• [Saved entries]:
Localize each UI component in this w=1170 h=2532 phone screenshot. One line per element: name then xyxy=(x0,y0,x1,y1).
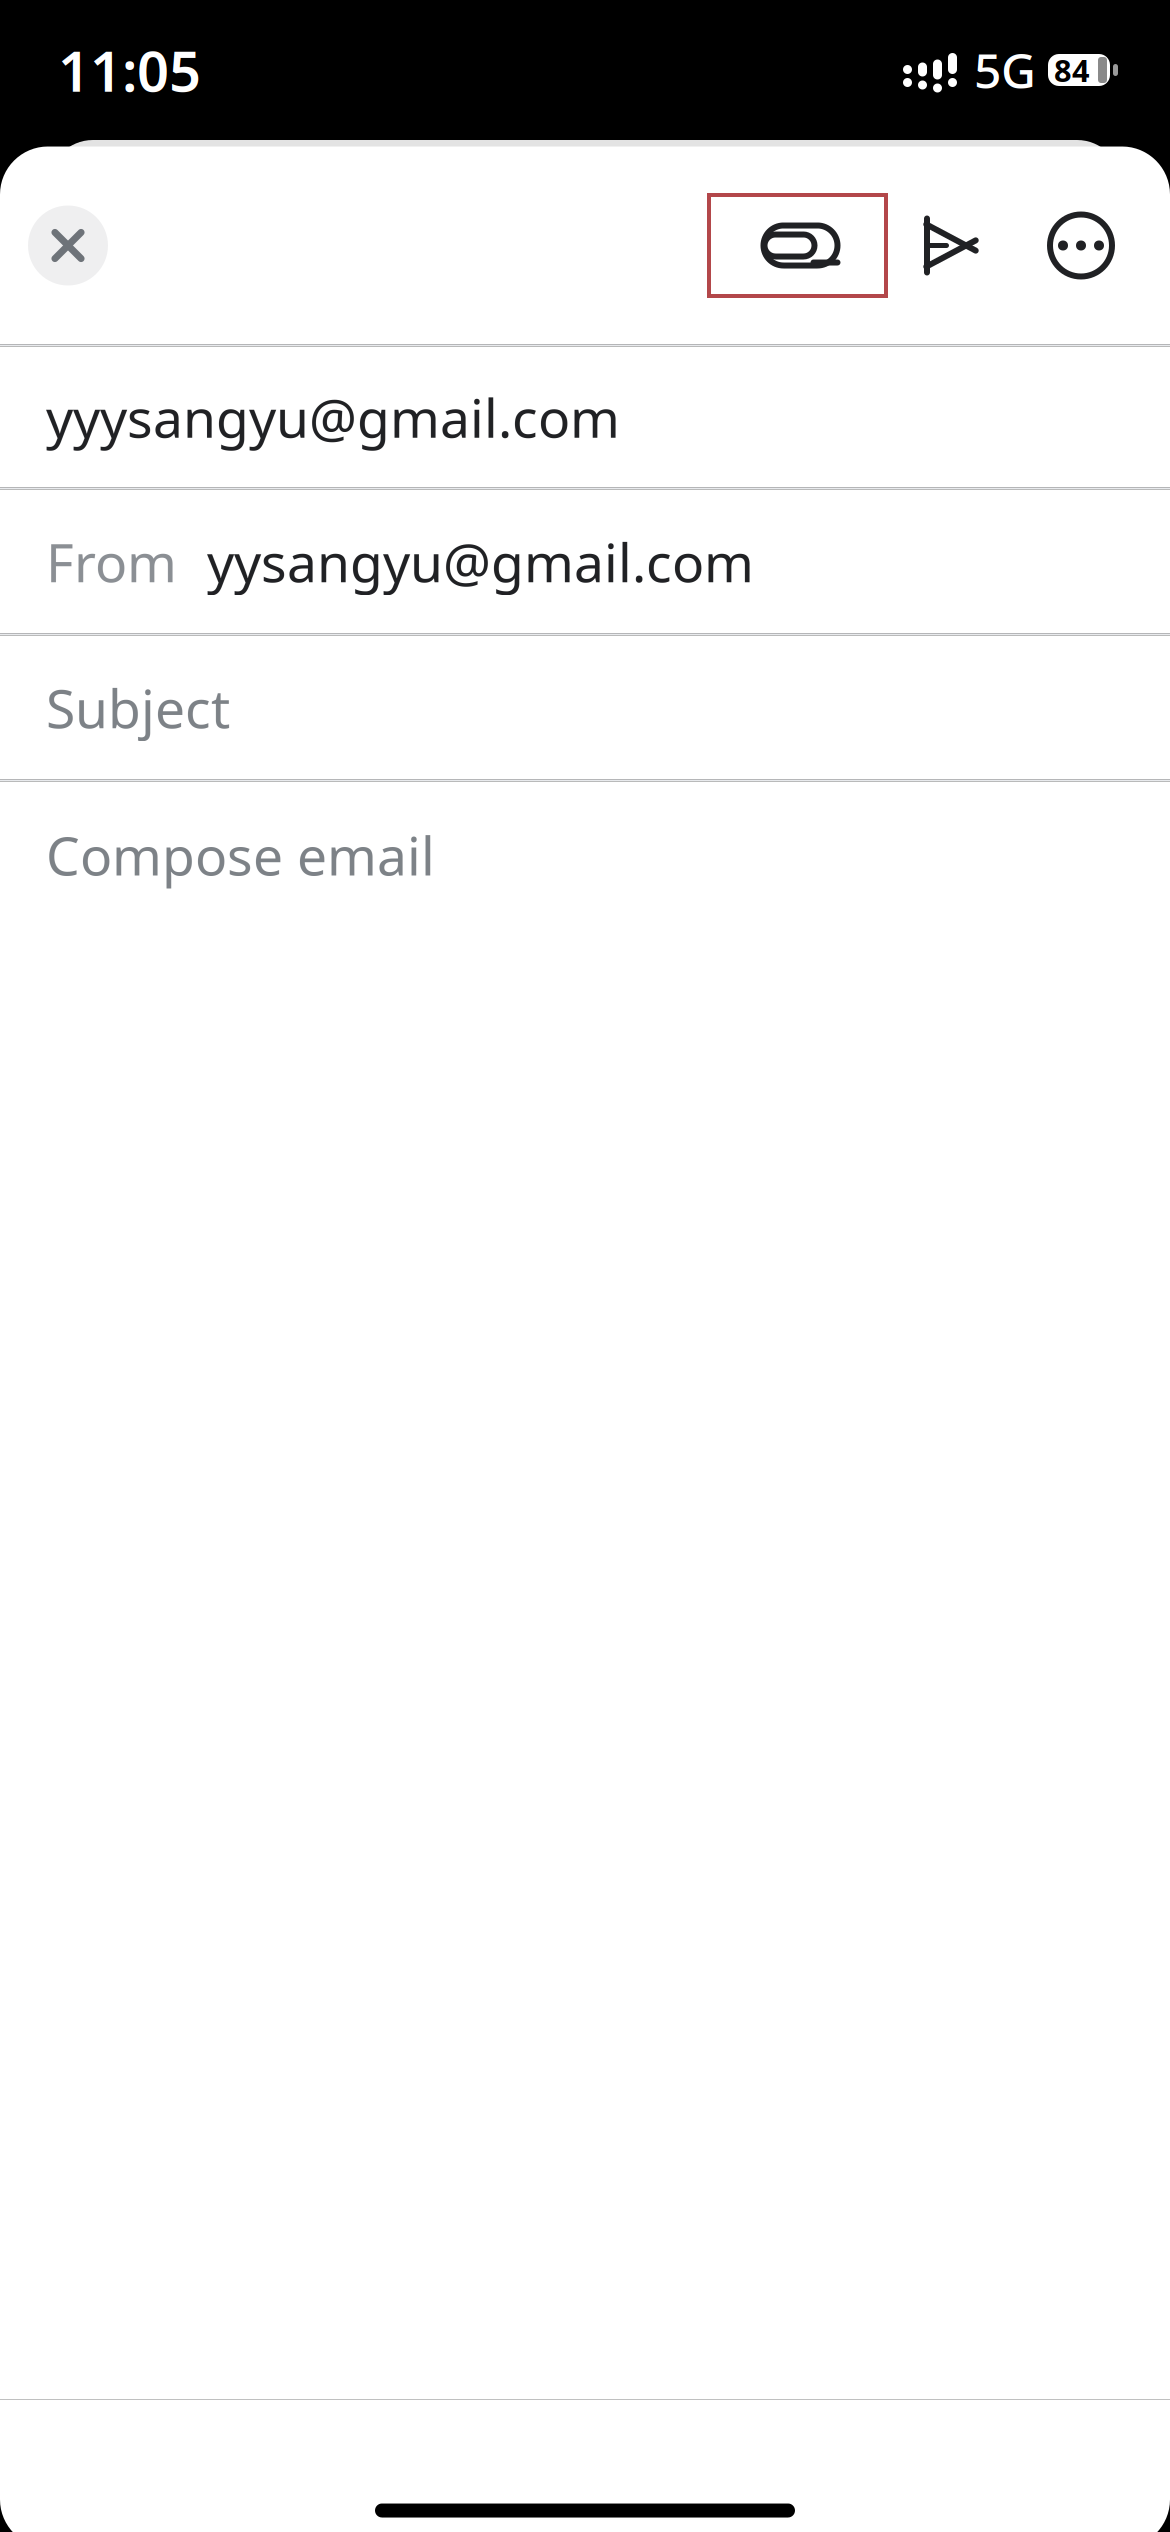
staticText: yysangyu@gmail.com xyxy=(207,526,754,597)
staticText: 5G xyxy=(974,38,1036,102)
staticText: 11:05 xyxy=(58,33,201,107)
button[interactable]: Close xyxy=(0,170,126,320)
staticText: yyysangyu@gmail.com xyxy=(46,382,620,452)
staticText: 84 xyxy=(1054,50,1090,90)
staticText: Compose email xyxy=(46,820,435,890)
button[interactable]: More options xyxy=(1016,170,1146,320)
button[interactable]: Send xyxy=(886,170,1016,320)
button[interactable]: Subject xyxy=(0,636,1170,780)
button[interactable]: yyysangyu@gmail.com xyxy=(0,346,1170,488)
button[interactable]: From xyxy=(0,490,1170,634)
staticText: From xyxy=(46,526,177,597)
button[interactable]: Attach file xyxy=(709,195,886,296)
button[interactable]: Compose email xyxy=(0,782,1170,2400)
staticText: Subject xyxy=(46,672,230,743)
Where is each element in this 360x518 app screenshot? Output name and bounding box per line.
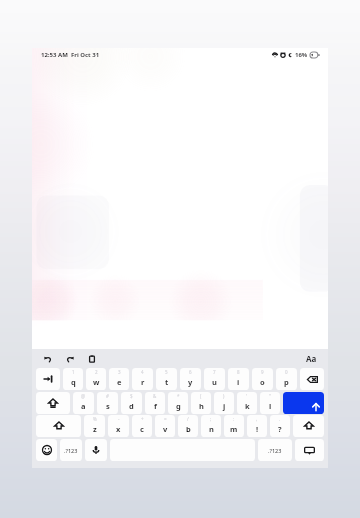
button[interactable]: 3 xyxy=(109,368,129,390)
staticText: 2 xyxy=(95,369,98,375)
button[interactable]: . xyxy=(270,415,290,437)
staticText: h xyxy=(199,401,204,411)
button[interactable]: 9 xyxy=(252,368,273,390)
button[interactable]: 6 xyxy=(180,368,201,390)
staticText: : xyxy=(233,416,235,422)
button[interactable]: / xyxy=(178,415,198,437)
button[interactable]: Shift xyxy=(36,415,81,437)
button[interactable]: .?123 xyxy=(258,439,292,461)
staticText: 12:53 AM Fri Oct 31 xyxy=(41,51,100,59)
staticText: . xyxy=(279,416,281,422)
staticText: ' xyxy=(246,393,248,399)
staticText: @ xyxy=(81,393,86,399)
button[interactable]: , xyxy=(247,415,267,437)
button[interactable]: * xyxy=(168,392,188,414)
button[interactable]: ( xyxy=(191,392,211,414)
button[interactable]: 0 xyxy=(276,368,297,390)
button[interactable]: Backspace xyxy=(300,368,324,390)
staticText: d xyxy=(129,401,134,411)
staticText: x xyxy=(116,424,121,434)
button[interactable]: + xyxy=(132,415,152,437)
staticText: .?123 xyxy=(64,447,78,454)
button[interactable]: % xyxy=(84,415,105,437)
staticText: ! xyxy=(256,424,259,434)
staticText: 4 xyxy=(141,369,144,375)
button[interactable]: 5 xyxy=(156,368,177,390)
staticText: - xyxy=(118,416,120,422)
staticText: / xyxy=(187,416,189,422)
staticText: y xyxy=(188,377,193,387)
button[interactable]: Aa xyxy=(303,351,320,366)
staticText: m xyxy=(230,424,238,434)
staticText: p xyxy=(284,377,289,387)
button[interactable]: = xyxy=(155,415,175,437)
button[interactable]: Undo xyxy=(41,352,55,366)
button[interactable]: 2 xyxy=(86,368,106,390)
staticText: 7 xyxy=(213,369,216,375)
staticText: i xyxy=(237,377,240,387)
button[interactable]: .?123 xyxy=(60,439,82,461)
staticText: $ xyxy=(130,393,133,399)
staticText: t xyxy=(165,377,169,387)
button[interactable]: 1 xyxy=(63,368,83,390)
button[interactable]: Caps lock xyxy=(36,392,70,414)
staticText: 6 xyxy=(189,369,192,375)
staticText: o xyxy=(260,377,265,387)
staticText: v xyxy=(163,424,168,434)
staticText: 3 xyxy=(118,369,121,375)
button[interactable]: # xyxy=(97,392,118,414)
button[interactable]: Shift xyxy=(293,415,324,437)
button[interactable]: - xyxy=(108,415,129,437)
button[interactable]: Send xyxy=(283,392,324,414)
staticText: Aa xyxy=(306,353,317,364)
staticText: ; xyxy=(210,416,212,422)
button[interactable]: Redo xyxy=(63,352,77,366)
staticText: # xyxy=(106,393,109,399)
button[interactable]: Tab xyxy=(36,368,60,390)
staticText: & xyxy=(153,393,157,399)
staticText: 5 xyxy=(165,369,168,375)
staticText: j xyxy=(223,401,226,411)
staticText: * xyxy=(177,393,180,399)
staticText: ) xyxy=(223,393,225,399)
staticText: + xyxy=(141,416,144,422)
button[interactable]: : xyxy=(224,415,244,437)
button[interactable]: 7 xyxy=(204,368,225,390)
staticText: 0 xyxy=(285,369,288,375)
button[interactable]: 4 xyxy=(132,368,153,390)
staticText: 8 xyxy=(237,369,240,375)
staticText: % xyxy=(93,416,97,422)
staticText: ( xyxy=(200,393,202,399)
staticText: 1 xyxy=(72,369,75,375)
button[interactable]: Hide keyboard xyxy=(295,439,324,461)
staticText: u xyxy=(212,377,217,387)
staticText: f xyxy=(154,401,157,411)
staticText: c xyxy=(140,424,144,434)
button[interactable]: ) xyxy=(214,392,234,414)
staticText: 9 xyxy=(261,369,264,375)
button[interactable]: Paste xyxy=(85,352,99,366)
staticText: r xyxy=(141,377,145,387)
button[interactable]: ' xyxy=(237,392,257,414)
staticText: a xyxy=(81,401,86,411)
staticText: 16% xyxy=(295,51,308,59)
button[interactable]: ; xyxy=(201,415,221,437)
button[interactable]: 8 xyxy=(228,368,249,390)
staticText: q xyxy=(71,377,76,387)
staticText: w xyxy=(93,377,100,387)
button[interactable]: " xyxy=(260,392,280,414)
staticText: ? xyxy=(278,424,282,434)
button[interactable]: Voice input xyxy=(85,439,107,461)
staticText: .?123 xyxy=(268,447,282,454)
staticText: e xyxy=(117,377,122,387)
button[interactable]: @ xyxy=(73,392,94,414)
button[interactable]: Emoji xyxy=(36,439,57,461)
staticText: s xyxy=(106,401,110,411)
staticText: = xyxy=(164,416,167,422)
staticText: n xyxy=(209,424,214,434)
staticText: l xyxy=(269,401,272,411)
staticText: z xyxy=(93,424,97,434)
button[interactable]: $ xyxy=(121,392,142,414)
button[interactable]: & xyxy=(145,392,165,414)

• [EXERCISE GOAL]: Restate each entry word for word; pictures stay out of the copy.

• [ANSWER TO THIS TASK]:
Localize each UI component in this w=1170 h=2532 phone screenshot. One line per element: name then xyxy=(x0,y0,x1,y1).
staticText: yysangyu@gmail.com xyxy=(207,526,754,597)
staticText: 5G xyxy=(974,38,1036,102)
staticText: 11:05 xyxy=(58,33,201,107)
button[interactable]: Close xyxy=(0,170,126,320)
staticText: yyysangyu@gmail.com xyxy=(46,382,620,452)
staticText: 84 xyxy=(1054,50,1090,90)
staticText: Compose email xyxy=(46,820,435,890)
button[interactable]: More options xyxy=(1016,170,1146,320)
button[interactable]: Send xyxy=(886,170,1016,320)
button[interactable]: Subject xyxy=(0,636,1170,780)
button[interactable]: yyysangyu@gmail.com xyxy=(0,346,1170,488)
button[interactable]: From xyxy=(0,490,1170,634)
staticText: From xyxy=(46,526,177,597)
button[interactable]: Attach file xyxy=(709,195,886,296)
button[interactable]: Compose email xyxy=(0,782,1170,2400)
staticText: Subject xyxy=(46,672,230,743)
Where is each element in this 360x518 app screenshot? Output name and bounding box per line.
button[interactable]: 3 xyxy=(109,368,129,390)
staticText: 2 xyxy=(95,369,98,375)
button[interactable]: . xyxy=(270,415,290,437)
staticText: h xyxy=(199,401,204,411)
button[interactable]: 9 xyxy=(252,368,273,390)
button[interactable]: 6 xyxy=(180,368,201,390)
staticText: : xyxy=(233,416,235,422)
button[interactable]: / xyxy=(178,415,198,437)
button[interactable]: Shift xyxy=(36,415,81,437)
button[interactable]: .?123 xyxy=(258,439,292,461)
staticText: 12:53 AM Fri Oct 31 xyxy=(41,51,100,59)
staticText: . xyxy=(279,416,281,422)
staticText: ' xyxy=(246,393,248,399)
staticText: @ xyxy=(81,393,86,399)
button[interactable]: , xyxy=(247,415,267,437)
button[interactable]: * xyxy=(168,392,188,414)
button[interactable]: ( xyxy=(191,392,211,414)
button[interactable]: 0 xyxy=(276,368,297,390)
button[interactable]: Backspace xyxy=(300,368,324,390)
staticText: d xyxy=(129,401,134,411)
staticText: x xyxy=(116,424,121,434)
button[interactable]: + xyxy=(132,415,152,437)
staticText: .?123 xyxy=(64,447,78,454)
button[interactable]: % xyxy=(84,415,105,437)
staticText: ! xyxy=(256,424,259,434)
staticText: 4 xyxy=(141,369,144,375)
button[interactable]: 5 xyxy=(156,368,177,390)
staticText: - xyxy=(118,416,120,422)
staticText: / xyxy=(187,416,189,422)
staticText: y xyxy=(188,377,193,387)
button[interactable]: Aa xyxy=(303,351,320,366)
staticText: m xyxy=(230,424,238,434)
staticText: p xyxy=(284,377,289,387)
button[interactable]: = xyxy=(155,415,175,437)
button[interactable]: Undo xyxy=(41,352,55,366)
button[interactable]: 2 xyxy=(86,368,106,390)
staticText: 7 xyxy=(213,369,216,375)
staticText: i xyxy=(237,377,240,387)
button[interactable]: .?123 xyxy=(60,439,82,461)
staticText: $ xyxy=(130,393,133,399)
staticText: t xyxy=(165,377,169,387)
button[interactable]: 1 xyxy=(63,368,83,390)
button[interactable]: Caps lock xyxy=(36,392,70,414)
staticText: 6 xyxy=(189,369,192,375)
staticText: o xyxy=(260,377,265,387)
staticText: v xyxy=(163,424,168,434)
staticText: 3 xyxy=(118,369,121,375)
button[interactable]: # xyxy=(97,392,118,414)
button[interactable]: Shift xyxy=(293,415,324,437)
button[interactable]: - xyxy=(108,415,129,437)
button[interactable]: Send xyxy=(283,392,324,414)
staticText: Aa xyxy=(306,353,317,364)
staticText: ; xyxy=(210,416,212,422)
button[interactable]: Redo xyxy=(63,352,77,366)
staticText: # xyxy=(106,393,109,399)
button[interactable]: Tab xyxy=(36,368,60,390)
staticText: & xyxy=(153,393,157,399)
staticText: 5 xyxy=(165,369,168,375)
staticText: j xyxy=(223,401,226,411)
staticText: * xyxy=(177,393,180,399)
staticText: ) xyxy=(223,393,225,399)
staticText: + xyxy=(141,416,144,422)
button[interactable]: : xyxy=(224,415,244,437)
button[interactable]: 7 xyxy=(204,368,225,390)
staticText: 0 xyxy=(285,369,288,375)
button[interactable]: 4 xyxy=(132,368,153,390)
staticText: 8 xyxy=(237,369,240,375)
staticText: % xyxy=(93,416,97,422)
staticText: ( xyxy=(200,393,202,399)
staticText: 1 xyxy=(72,369,75,375)
button[interactable]: Hide keyboard xyxy=(295,439,324,461)
staticText: u xyxy=(212,377,217,387)
staticText: f xyxy=(154,401,157,411)
staticText: c xyxy=(140,424,144,434)
button[interactable]: ) xyxy=(214,392,234,414)
staticText: 9 xyxy=(261,369,264,375)
button[interactable]: Paste xyxy=(85,352,99,366)
staticText: r xyxy=(141,377,145,387)
button[interactable]: ' xyxy=(237,392,257,414)
staticText: a xyxy=(81,401,86,411)
staticText: 16% xyxy=(295,51,308,59)
button[interactable]: ; xyxy=(201,415,221,437)
button[interactable]: 8 xyxy=(228,368,249,390)
staticText: q xyxy=(71,377,76,387)
staticText: w xyxy=(93,377,100,387)
button[interactable]: " xyxy=(260,392,280,414)
staticText: ? xyxy=(278,424,282,434)
button[interactable]: Voice input xyxy=(85,439,107,461)
staticText: .?123 xyxy=(268,447,282,454)
staticText: e xyxy=(117,377,122,387)
button[interactable]: @ xyxy=(73,392,94,414)
button[interactable]: Emoji xyxy=(36,439,57,461)
staticText: s xyxy=(106,401,110,411)
staticText: = xyxy=(164,416,167,422)
staticText: n xyxy=(209,424,214,434)
staticText: l xyxy=(269,401,272,411)
staticText: z xyxy=(93,424,97,434)
button[interactable]: $ xyxy=(121,392,142,414)
button[interactable]: & xyxy=(145,392,165,414)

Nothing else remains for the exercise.